_The problem_. Images do not belong in the copy; retype the rest of the entries below exactly.

---+---

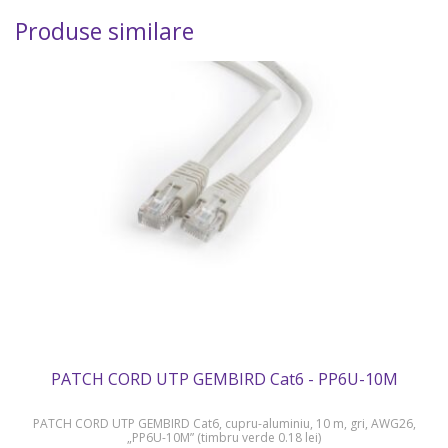
Produse similare
PATCH CORD UTP GEMBIRD Cat6 - PP6U-10M
PATCH CORD UTP GEMBIRD Cat6, cupru-aluminiu, 10 m, gri, AWG26,
„PP6U-10M” (timbru verde 0.18 lei)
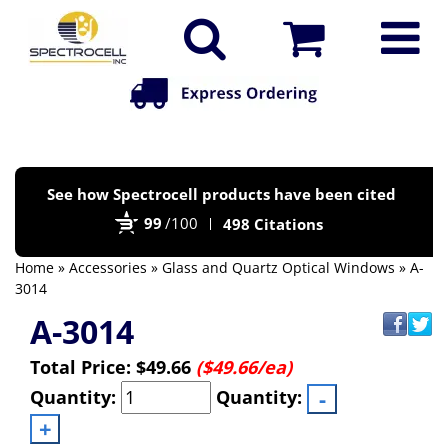
Po
See how Spectrocell products have been cited
by
99
/100
498 Citations
Bi
Home
»
Accessories
»
Glass and Quartz Optical Windows
» A-
3014
A-3014
Total Price:
$49.66
($49.66/ea)
Quantity:
Quantity:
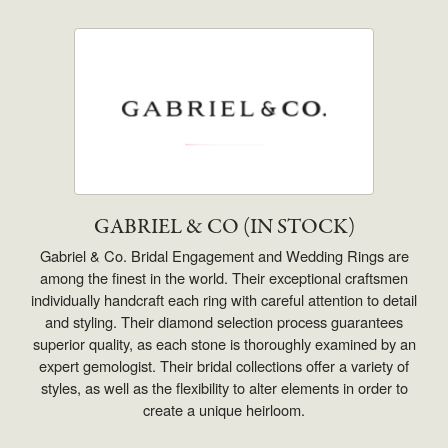
GABRIEL & CO (IN STOCK)
Gabriel & Co. Bridal Engagement and Wedding Rings are
among the finest in the world. Their exceptional craftsmen
individually handcraft each ring with careful attention to detail
and styling. Their diamond selection process guarantees
superior quality, as each stone is thoroughly examined by an
expert gemologist. Their bridal collections offer a variety of
styles, as well as the flexibility to alter elements in order to
create a unique heirloom.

---+---

_Answer for this exercise_.
Produse similare
PATCH CORD UTP GEMBIRD Cat6 - PP6U-10M
PATCH CORD UTP GEMBIRD Cat6, cupru-aluminiu, 10 m, gri, AWG26,
„PP6U-10M” (timbru verde 0.18 lei)
Po
See how Spectrocell products have been cited
by
99
/100
498 Citations
Bi
Home
»
Accessories
»
Glass and Quartz Optical Windows
» A-
3014
A-3014
Total Price:
$49.66
($49.66/ea)
Quantity:
Quantity:
GABRIEL & CO (IN STOCK)
Gabriel & Co. Bridal Engagement and Wedding Rings are
among the finest in the world. Their exceptional craftsmen
individually handcraft each ring with careful attention to detail
and styling. Their diamond selection process guarantees
superior quality, as each stone is thoroughly examined by an
expert gemologist. Their bridal collections offer a variety of
styles, as well as the flexibility to alter elements in order to
create a unique heirloom.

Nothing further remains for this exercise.